Sunday, August 13, 2006
These diary entries have been removed from my website www.divadom.co.uk and put here so you can post your own thoughts and experiences.
What a strange month May was! And another month of lessons - do we ever stop learning? At the beginning of the month I enjoyed a fabulous holiday in Morocco. Certainly after the rollercoaster of the last few months I needed that time away to regenerate the batteries. It was so lovely to lie in the sun and feel its warmth. I find something very healing in the warmth of the sun. While there I bought the most beautiful pink leather jacket - a real Diva jacket! It is so soft and I feel utterly gorgeous in it.

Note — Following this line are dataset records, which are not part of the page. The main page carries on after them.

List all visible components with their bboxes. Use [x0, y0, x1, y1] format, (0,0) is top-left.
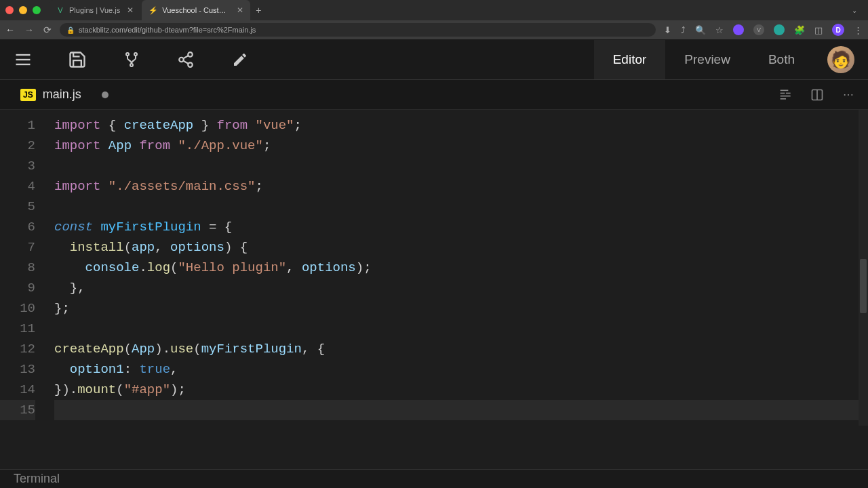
line-number: 9 — [0, 278, 35, 298]
view-tab-both[interactable]: Both — [749, 40, 814, 79]
terminal-panel-header[interactable]: Terminal — [0, 469, 868, 488]
tabs-overflow-icon[interactable]: ⌄ — [846, 7, 863, 14]
user-avatar[interactable]: 🧑 — [827, 46, 854, 73]
svg-line-10 — [183, 60, 189, 63]
svg-line-9 — [183, 56, 189, 58]
app-toolbar: EditorPreviewBoth🧑 — [0, 39, 868, 80]
line-number: 2 — [0, 136, 35, 156]
tab-close-icon[interactable]: ✕ — [127, 5, 134, 15]
dirty-indicator-icon — [102, 92, 108, 98]
code-line[interactable]: import { createApp } from "vue"; — [54, 115, 868, 136]
svg-point-7 — [179, 57, 184, 62]
back-button[interactable]: ← — [5, 24, 15, 35]
save-button[interactable] — [68, 50, 87, 69]
extension-icon-2[interactable]: V — [753, 24, 764, 35]
code-line[interactable]: import App from "./App.vue"; — [54, 136, 868, 156]
prettier-icon[interactable] — [778, 87, 793, 102]
view-tab-editor[interactable]: Editor — [594, 40, 666, 79]
browser-action-icons: ⬇ ⤴ 🔍 ☆ V 🧩 ◫ D ⋮ — [664, 24, 863, 36]
nav-arrows: ← → ⟳ — [5, 24, 52, 35]
tab-title: Vueschool - Custom Vue Js 3 — [162, 6, 230, 14]
extensions-icon[interactable]: 🧩 — [794, 25, 805, 35]
code-line[interactable] — [54, 319, 868, 339]
code-line[interactable]: createApp(App).use(myFirstPlugin, { — [54, 339, 868, 359]
svg-point-3 — [126, 53, 129, 56]
svg-point-8 — [188, 62, 193, 67]
code-line[interactable]: }; — [54, 298, 868, 319]
sidepanel-icon[interactable]: ◫ — [814, 25, 823, 35]
js-file-icon: JS — [20, 89, 36, 101]
more-actions-icon[interactable]: ⋯ — [841, 87, 856, 102]
tab-title: Plugins | Vue.js — [69, 6, 120, 14]
code-line[interactable]: install(app, options) { — [54, 237, 868, 258]
svg-point-6 — [188, 52, 193, 57]
code-line[interactable] — [54, 197, 868, 217]
extension-icon-1[interactable] — [733, 24, 744, 35]
bookmark-icon[interactable]: ☆ — [715, 25, 724, 35]
editor-actions: ⋯ — [778, 87, 856, 102]
code-line[interactable]: option1: true, — [54, 359, 868, 380]
browser-tab[interactable]: ⚡Vueschool - Custom Vue Js 3✕ — [142, 0, 250, 20]
svg-rect-14 — [781, 95, 791, 96]
code-line[interactable]: }).mount("#app"); — [54, 380, 868, 400]
toolbar-right: EditorPreviewBoth🧑 — [594, 40, 854, 79]
forward-button[interactable]: → — [24, 24, 34, 35]
menu-button[interactable] — [14, 50, 33, 69]
tab-favicon-icon: V — [56, 5, 65, 15]
edit-button[interactable] — [231, 50, 250, 69]
browser-tab[interactable]: VPlugins | Vue.js✕ — [49, 0, 140, 20]
new-tab-button[interactable]: + — [250, 5, 267, 16]
file-tab-bar: JS main.js ⋯ — [0, 80, 868, 110]
split-editor-icon[interactable] — [810, 87, 825, 102]
code-editor[interactable]: 123456789101112131415 import { createApp… — [0, 110, 868, 426]
terminal-label: Terminal — [14, 472, 60, 486]
code-line[interactable]: const myFirstPlugin = { — [54, 217, 868, 237]
url-input[interactable]: 🔒 stackblitz.com/edit/github-dteavm?file… — [60, 23, 656, 37]
file-tab-label: main.js — [43, 87, 81, 102]
code-line[interactable] — [54, 156, 868, 176]
browser-address-bar: ← → ⟳ 🔒 stackblitz.com/edit/github-dteav… — [0, 20, 868, 39]
code-content[interactable]: import { createApp } from "vue";import A… — [54, 110, 868, 426]
scrollbar-thumb[interactable] — [860, 259, 867, 313]
share-button[interactable] — [176, 50, 195, 69]
reload-button[interactable]: ⟳ — [43, 24, 52, 35]
code-line[interactable]: }, — [54, 278, 868, 298]
tab-favicon-icon: ⚡ — [149, 5, 158, 15]
line-number: 5 — [0, 197, 35, 217]
profile-avatar[interactable]: D — [832, 24, 844, 36]
browser-tabs: VPlugins | Vue.js✕⚡Vueschool - Custom Vu… — [49, 0, 250, 20]
scrollbar-track[interactable] — [859, 110, 868, 426]
lock-icon: 🔒 — [66, 26, 75, 34]
window-controls — [5, 6, 41, 14]
code-line[interactable] — [54, 400, 868, 420]
line-number: 3 — [0, 156, 35, 176]
line-number: 10 — [0, 298, 35, 319]
line-number: 7 — [0, 237, 35, 258]
install-icon[interactable]: ⬇ — [664, 25, 671, 35]
view-tab-preview[interactable]: Preview — [665, 40, 749, 79]
file-tab-main-js[interactable]: JS main.js — [12, 80, 117, 109]
line-number: 1 — [0, 115, 35, 136]
extension-icon-3[interactable] — [774, 24, 785, 35]
line-number: 13 — [0, 359, 35, 380]
svg-rect-11 — [781, 89, 789, 91]
svg-rect-15 — [781, 98, 786, 100]
code-line[interactable]: console.log("Hello plugin", options); — [54, 258, 868, 278]
line-number: 14 — [0, 380, 35, 400]
maximize-window-button[interactable] — [33, 6, 41, 14]
share-icon[interactable]: ⤴ — [681, 25, 686, 35]
zoom-icon[interactable]: 🔍 — [695, 25, 706, 35]
tab-close-icon[interactable]: ✕ — [237, 5, 243, 15]
svg-rect-12 — [781, 92, 785, 94]
toolbar-left — [14, 50, 250, 69]
svg-point-5 — [130, 64, 133, 66]
line-number: 11 — [0, 319, 35, 339]
line-number: 15 — [0, 400, 35, 420]
line-number: 6 — [0, 217, 35, 237]
fork-button[interactable] — [122, 50, 141, 69]
browser-tab-strip: VPlugins | Vue.js✕⚡Vueschool - Custom Vu… — [0, 0, 868, 20]
close-window-button[interactable] — [5, 6, 14, 14]
minimize-window-button[interactable] — [19, 6, 27, 14]
menu-icon[interactable]: ⋮ — [854, 25, 863, 35]
code-line[interactable]: import "./assets/main.css"; — [54, 176, 868, 197]
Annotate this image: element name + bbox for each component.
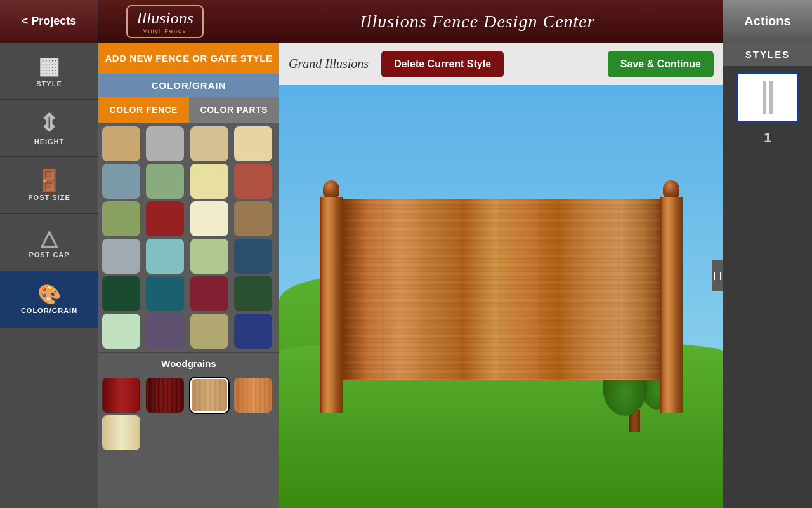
back-button[interactable]: < Projects [0,0,98,43]
woodgrain-swatch-light-wood[interactable] [102,415,140,450]
fence-panel [343,199,660,380]
tab-color-parts[interactable]: COLOR PARTS [189,97,280,123]
color-swatch-gray[interactable] [146,126,184,161]
woodgrain-swatch-red-medium[interactable] [146,378,184,413]
logo-box: Illusions Vinyl Fence [126,5,204,38]
color-swatch-tan[interactable] [102,126,140,161]
panel-toggle-button[interactable]: ❙❙ [712,260,723,291]
logo-sub-text: Vinyl Fence [136,28,193,34]
color-swatch-wheat[interactable] [190,126,228,161]
sidebar-item-style[interactable]: ▦ STYLE [0,43,98,100]
actions-label: Actions [744,14,790,29]
right-post-cap [663,180,679,198]
color-swatch-purple[interactable] [146,314,184,349]
color-swatch-steel-blue[interactable] [102,164,140,199]
color-swatch-ivory[interactable] [190,201,228,236]
tab-color-fence[interactable]: COLOR FENCE [98,97,189,123]
fence-preview [279,85,723,508]
mini-post-right [769,81,773,114]
add-style-button[interactable]: ADD NEW FENCE OR GATE STYLE [98,43,279,74]
sidebar-item-color-grain[interactable]: 🎨 COLOR/GRAIN [0,271,98,328]
color-swatch-royal-blue[interactable] [234,314,272,349]
post-size-label: POST SIZE [28,194,70,201]
post-cap-label: POST CAP [29,251,69,258]
color-swatch-olive[interactable] [102,201,140,236]
color-swatch-navy[interactable] [234,239,272,274]
post-size-icon: 🚪 [36,170,63,191]
color-swatch-khaki[interactable] [190,314,228,349]
woodgrain-swatch-grid [98,374,279,454]
color-swatch-cream[interactable] [234,126,272,161]
mini-post-left [763,81,766,114]
color-swatch-crimson[interactable] [146,201,184,236]
actions-button[interactable]: Actions [723,0,812,43]
color-swatch-teal-dark[interactable] [146,276,184,311]
color-grain-header: COLOR/GRAIN [98,74,279,97]
color-grain-header-text: COLOR/GRAIN [152,80,226,91]
color-swatch-mint[interactable] [102,314,140,349]
left-sidebar: ▦ STYLE ⇕ HEIGHT 🚪 POST SIZE △ POST CAP … [0,43,98,508]
logo: Illusions Vinyl Fence [98,5,232,38]
color-grain-label: COLOR/GRAIN [21,307,77,314]
sidebar-item-post-size[interactable]: 🚪 POST SIZE [0,157,98,214]
save-continue-button[interactable]: Save & Continue [608,51,714,77]
left-post-cap [323,180,339,198]
post-cap-icon: △ [41,227,58,248]
preview-area: Grand Illusions Delete Current Style Sav… [279,43,723,508]
color-grain-icon: 🎨 [37,285,62,304]
color-swatch-slate[interactable] [102,239,140,274]
right-post-body [660,197,683,413]
style-icon: ▦ [38,55,60,77]
color-swatch-dark-green[interactable] [102,276,140,311]
styles-header-text: STYLES [745,49,790,60]
height-icon: ⇕ [39,111,60,135]
app-header: < Projects Illusions Vinyl Fence Illusio… [0,0,812,43]
color-swatch-forest[interactable] [234,276,272,311]
woodgrain-swatch-cedar[interactable] [234,378,272,413]
color-swatch-rust[interactable] [234,164,272,199]
color-swatch-sage[interactable] [146,164,184,199]
add-style-label: ADD NEW FENCE OR GATE STYLE [105,53,272,64]
style-thumbnail[interactable] [736,72,799,123]
styles-header: STYLES [723,43,812,66]
color-swatch-grid [98,123,279,352]
delete-style-label: Delete Current Style [394,58,491,69]
style-number: 1 [764,130,771,146]
save-continue-label: Save & Continue [620,58,701,69]
fence-structure [320,180,683,413]
left-post-body [320,197,343,413]
right-styles-panel: STYLES 1 ❙❙ [723,43,812,508]
style-label: STYLE [36,80,62,88]
tab-fence-label: COLOR FENCE [110,105,178,115]
sidebar-item-post-cap[interactable]: △ POST CAP [0,214,98,271]
color-swatch-light-yellow[interactable] [190,164,228,199]
woodgrains-header: Woodgrains [98,352,279,374]
woodgrain-swatch-oak[interactable] [190,378,228,413]
color-grain-panel: ADD NEW FENCE OR GATE STYLE COLOR/GRAIN … [98,43,279,508]
height-label: HEIGHT [34,138,65,145]
woodgrain-swatch-red-dark[interactable] [102,378,140,413]
main-body: ▦ STYLE ⇕ HEIGHT 🚪 POST SIZE △ POST CAP … [0,43,812,508]
color-swatch-teal-light[interactable] [146,239,184,274]
delete-style-button[interactable]: Delete Current Style [381,51,504,77]
app-title: Illusions Fence Design Center [232,11,723,32]
color-swatch-brown[interactable] [234,201,272,236]
back-label: < Projects [22,15,77,28]
sidebar-item-height[interactable]: ⇕ HEIGHT [0,100,98,157]
color-swatch-light-green[interactable] [190,239,228,274]
woodgrains-label: Woodgrains [161,358,216,369]
mini-fence-preview [760,79,775,117]
color-tabs: COLOR FENCE COLOR PARTS [98,97,279,123]
tab-parts-label: COLOR PARTS [200,105,268,115]
preview-toolbar: Grand Illusions Delete Current Style Sav… [279,43,723,85]
toolbar-brand: Grand Illusions [289,57,369,71]
logo-main-text: Illusions [136,9,193,28]
color-swatch-dark-red[interactable] [190,276,228,311]
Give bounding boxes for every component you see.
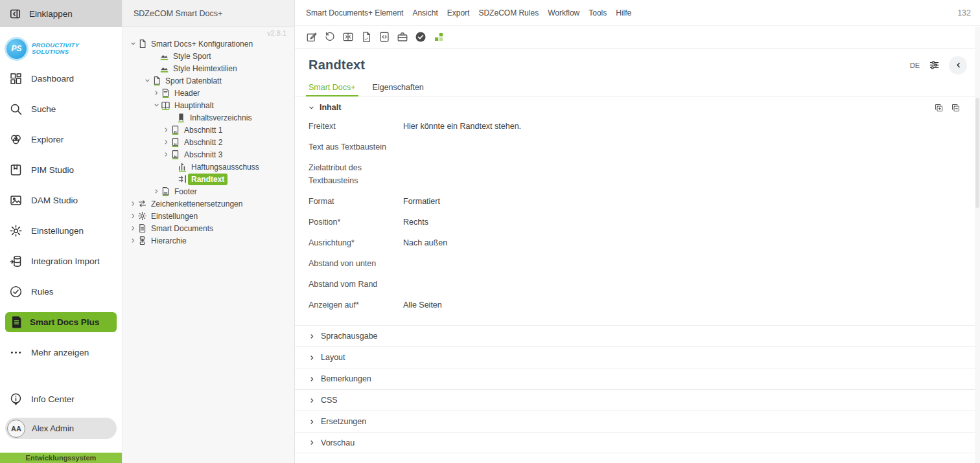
tree-item-smart-documents[interactable]: Smart Documents <box>122 222 294 234</box>
tree-item-style-sport[interactable]: Style Sport <box>122 50 294 62</box>
tree-item-header[interactable]: Header <box>122 87 294 99</box>
toolbar-button-page-preview-icon[interactable] <box>342 31 354 43</box>
chevron-right-icon[interactable] <box>129 237 137 244</box>
tree-expander[interactable] <box>169 175 178 183</box>
field-row-zielattribut-des-textbausteins[interactable]: Zielattribut des Textbausteins <box>295 161 980 187</box>
toolbar-button-code-file-icon[interactable] <box>379 31 390 43</box>
field-value[interactable]: Formatiert <box>403 195 440 208</box>
chevron-right-icon[interactable] <box>162 151 170 158</box>
field-row-freitext[interactable]: Freitext Hier könnte ein Randtext stehen… <box>295 120 980 133</box>
tree-expander[interactable] <box>169 163 178 170</box>
tree-item-label: Hierarchie <box>148 235 190 247</box>
section-header-bemerkungen[interactable]: Bemerkungen <box>295 368 980 389</box>
field-value[interactable]: Hier könnte ein Randtext stehen. <box>403 120 521 133</box>
sidebar-item-explorer[interactable]: Explorer <box>0 124 122 155</box>
tab-smart-docsplus[interactable]: Smart Docs+ <box>307 79 357 96</box>
check-circle-filled-icon <box>415 31 426 43</box>
section-header-layout[interactable]: Layout <box>295 346 980 368</box>
chevron-right-icon[interactable] <box>129 225 137 232</box>
field-row-position[interactable]: Position* Rechts <box>295 216 980 229</box>
menu-item-ansicht[interactable]: Ansicht <box>412 8 438 17</box>
menu-item-hilfe[interactable]: Hilfe <box>616 8 631 17</box>
section-header-css[interactable]: CSS <box>295 389 980 411</box>
field-row-text-aus-textbaustein[interactable]: Text aus Textbaustein <box>295 141 980 153</box>
main-panel: Smart Documents+ Element Ansicht Export … <box>295 0 980 463</box>
field-value[interactable]: Nach außen <box>403 236 447 249</box>
tree-item-hauptinhalt[interactable]: Hauptinhalt <box>122 99 294 111</box>
chevron-down-icon[interactable] <box>129 40 137 47</box>
menu-item-smart-documentsplus-element[interactable]: Smart Documents+ Element <box>306 8 403 17</box>
sidebar-item-dam-studio[interactable]: DAM Studio <box>0 185 122 216</box>
tree-item-abschnitt-3[interactable]: Abschnitt 3 <box>122 148 294 161</box>
field-row-abstand-von-unten[interactable]: Abstand von unten <box>295 257 980 270</box>
language-indicator[interactable]: DE <box>910 62 920 69</box>
tree-item-abschnitt-2[interactable]: Abschnitt 2 <box>122 136 294 148</box>
tab-bar: Smart Docs+ Eigenschaften <box>295 79 980 96</box>
tree-item-haftungsausschuss[interactable]: Haftungsausschuss <box>122 161 294 173</box>
sidebar-item-suche[interactable]: Suche <box>0 94 122 124</box>
user-menu[interactable]: AA Alex Admin <box>5 418 117 439</box>
tree-expander[interactable] <box>151 52 159 60</box>
sidebar-item-rules[interactable]: Rules <box>0 277 122 307</box>
tree-item-randtext[interactable]: Randtext <box>122 173 294 185</box>
toolbar-button-edit-icon[interactable] <box>306 31 318 43</box>
field-value[interactable]: Alle Seiten <box>403 299 442 311</box>
toolbar-button-pdf-export-icon[interactable] <box>360 31 372 43</box>
section-header-inhalt[interactable]: Inhalt <box>295 96 980 119</box>
section-header-ersetzungen[interactable]: Ersetzungen <box>295 411 980 432</box>
menu-item-tools[interactable]: Tools <box>589 8 607 17</box>
scrollbar[interactable] <box>975 27 980 463</box>
sidebar-item-dashboard[interactable]: Dashboard <box>0 63 122 94</box>
tree-expander[interactable] <box>151 65 159 72</box>
toolbar-button-refresh-icon[interactable] <box>324 31 336 43</box>
chevron-right-icon[interactable] <box>162 139 170 146</box>
tab-eigenschaften[interactable]: Eigenschaften <box>371 79 425 96</box>
menu-item-export[interactable]: Export <box>447 8 470 17</box>
collapse-all-icon[interactable] <box>951 103 961 113</box>
field-row-ausrichtung[interactable]: Ausrichtung* Nach außen <box>295 236 980 249</box>
sidebar-item-mehr-anzeigen[interactable]: Mehr anzeigen <box>0 337 122 368</box>
tree-item-smart-docsplus-konfigurationen[interactable]: Smart Docs+ Konfigurationen <box>122 38 294 50</box>
tree-expander[interactable] <box>168 114 176 121</box>
collapse-sidebar-button[interactable]: Einklappen <box>0 0 122 27</box>
sliders-icon[interactable] <box>929 60 940 71</box>
tree-item-hierarchie[interactable]: Hierarchie <box>122 234 294 247</box>
sidebar-item-label: Info Center <box>31 394 75 404</box>
collapse-detail-button[interactable] <box>949 56 967 74</box>
chevron-down-icon[interactable] <box>143 77 152 84</box>
chevron-right-icon[interactable] <box>162 126 170 133</box>
chevron-down-icon[interactable] <box>152 102 161 109</box>
sidebar-item-einstellungen[interactable]: Einstellungen <box>0 216 122 246</box>
tree-item-label: Abschnitt 2 <box>181 137 226 148</box>
section-header-vorschau[interactable]: Vorschau <box>295 432 980 453</box>
section-header-sprachausgabe[interactable]: Sprachausgabe <box>295 325 980 346</box>
toolbar-button-structure-icon[interactable] <box>433 31 445 43</box>
app-logo[interactable]: PS PRODUCTIVITY SOLUTIONS <box>6 35 122 62</box>
field-label: Anzeigen auf* <box>309 299 403 311</box>
toolbar-button-check-circle-filled-icon[interactable] <box>415 31 426 43</box>
tree-item-footer[interactable]: Footer <box>122 185 294 198</box>
chevron-right-icon[interactable] <box>152 89 161 96</box>
tree-item-einstellungen[interactable]: Einstellungen <box>122 210 294 222</box>
menu-item-sdzecom-rules[interactable]: SDZeCOM Rules <box>478 8 539 17</box>
field-row-anzeigen-auf[interactable]: Anzeigen auf* Alle Seiten <box>295 299 980 311</box>
tree-item-inhaltsverzeichnis[interactable]: Inhaltsverzeichnis <box>122 111 294 124</box>
field-value[interactable]: Rechts <box>403 216 428 229</box>
sidebar-item-integration-import[interactable]: Integration Import <box>0 246 122 277</box>
tree-item-zeichenkettenersetzungen[interactable]: Zeichenkettenersetzungen <box>122 198 294 210</box>
expand-all-icon[interactable] <box>934 103 944 113</box>
chevron-right-icon[interactable] <box>152 188 161 195</box>
tree-item-abschnitt-1[interactable]: Abschnitt 1 <box>122 124 294 136</box>
scrollbar-thumb[interactable] <box>975 98 979 208</box>
sidebar-item-pim-studio[interactable]: PIM Studio <box>0 155 122 185</box>
chevron-right-icon[interactable] <box>129 200 137 207</box>
field-row-abstand-vom-rand[interactable]: Abstand vom Rand <box>295 278 980 291</box>
menu-item-workflow[interactable]: Workflow <box>548 8 579 17</box>
sidebar-item-info-center[interactable]: Info Center <box>0 384 122 414</box>
field-row-format[interactable]: Format Formatiert <box>295 195 980 208</box>
tree-item-sport-datenblatt[interactable]: Sport Datenblatt <box>122 74 294 87</box>
tree-item-style-heimtextilien[interactable]: Style Heimtextilien <box>122 62 294 74</box>
sidebar-item-smart-docs-plus[interactable]: Smart Docs Plus <box>5 312 117 332</box>
toolbar-button-briefcase-icon[interactable] <box>397 31 408 43</box>
chevron-right-icon[interactable] <box>129 212 137 220</box>
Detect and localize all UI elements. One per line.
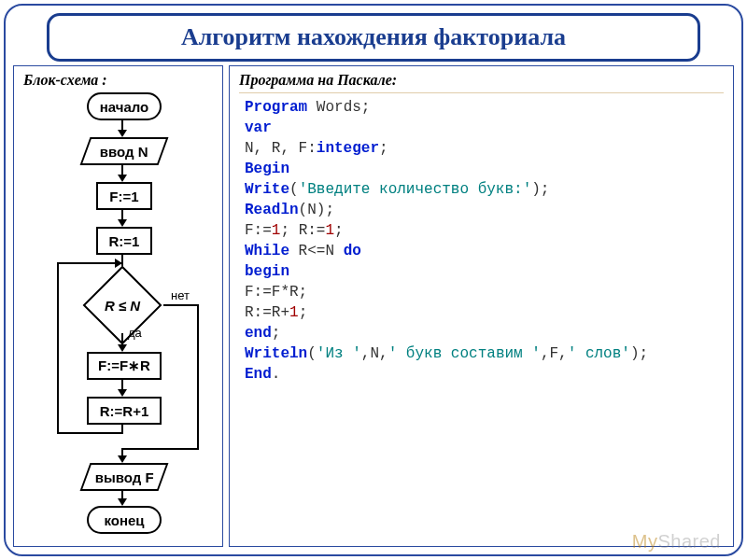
arrowhead-icon (118, 344, 127, 352)
arrow (57, 262, 59, 434)
flow-input: ввод N (80, 137, 169, 165)
flowchart: начало ввод N F:=1 R:=1 R ≤ N да (23, 92, 215, 517)
arrow (122, 448, 199, 450)
content-columns: Блок-схема : начало ввод N F:=1 R:=1 (13, 65, 734, 547)
title-pill: Алгоритм нахождения факториала (47, 13, 700, 62)
arrow (197, 304, 199, 450)
flow-proc-rinc: R:=R+1 (87, 397, 162, 425)
arrowhead-icon (118, 498, 127, 506)
arrow (57, 432, 123, 434)
arrowhead-icon (118, 455, 127, 463)
flow-output: вывод F (80, 463, 169, 491)
flow-proc-fr: F:=F∗R (87, 352, 162, 380)
slide-title: Алгоритм нахождения факториала (181, 23, 566, 51)
arrow (57, 262, 122, 264)
arrow (163, 304, 199, 306)
label-yes: да (128, 326, 142, 340)
code-column: Программа на Паскале: Program Words; var… (229, 65, 734, 547)
arrowhead-icon (118, 219, 127, 227)
arrowhead-icon (118, 175, 127, 182)
flow-end: конец (87, 506, 162, 534)
arrowhead-icon (118, 130, 127, 137)
code-heading: Программа на Паскале: (239, 72, 724, 89)
label-no: нет (171, 288, 190, 302)
arrowhead-icon (118, 389, 127, 397)
flow-decision: R ≤ N (80, 277, 164, 333)
flowchart-heading: Блок-схема : (23, 72, 213, 89)
flow-proc-r1: R:=1 (96, 227, 152, 255)
watermark: MyShared (632, 531, 721, 553)
flow-proc-f1: F:=1 (96, 182, 152, 210)
code-listing: Program Words; var N, R, F:integer; Begi… (239, 92, 724, 388)
flow-start: начало (87, 92, 162, 120)
flowchart-column: Блок-схема : начало ввод N F:=1 R:=1 (13, 65, 223, 547)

When we feel utterly gorgeous, we tend to exude gorgeousness too and we become like the sun, radiating warmth that other people want to bask in. My friend Claire and I decided to have our favourite day out at Borders bookshop and I wore my pink Diva jacket. I joked that it was my 'pulling' jacket and Claire said 'Well, if you pull in Borders, at least we'll know he can read!' (A man who reads is one of my important criteria - more on that in a mo). Well, divas, I pulled in Borders. I smiled at this guy and after skulking around the shelves plucking up courage to speak to me, he gave me his phone number. We have met a couple of times and I am not sure he is the 'right' man for me. I need to encourage him out of his shyness to know him better, but he does at least read!
My aha for this month seemed to be about men and choices. Claire and I were discussing how we select the criteria against which we decide if a man is right for us or not. When Claire married her husband she chose him because she knew she wanted a family and she wanted a man who she could trust to be a good parent. And she got just that - her husband is the best father you could ever wish for. But now the kids are 10 and 8, Claire is discovering that she needs to find a new man in her husband - a man who is a good companion for her, because up to now her focus has been on family rather than herself. Its an interesting and exciting journey for her. And having spent some time with a friend who is divorcing, a friend who is dating again after her husband died and me who never has quite found the 'right' man, Claire very definitely wants to find this man for her inside her marriage not out of it.
All of which got me thinking about criteria - just what am I looking for in a partner? How will I know when those things are present? I am pondering this still and will write this up in my diary when I have some answers, just in case you are pondering these questions too.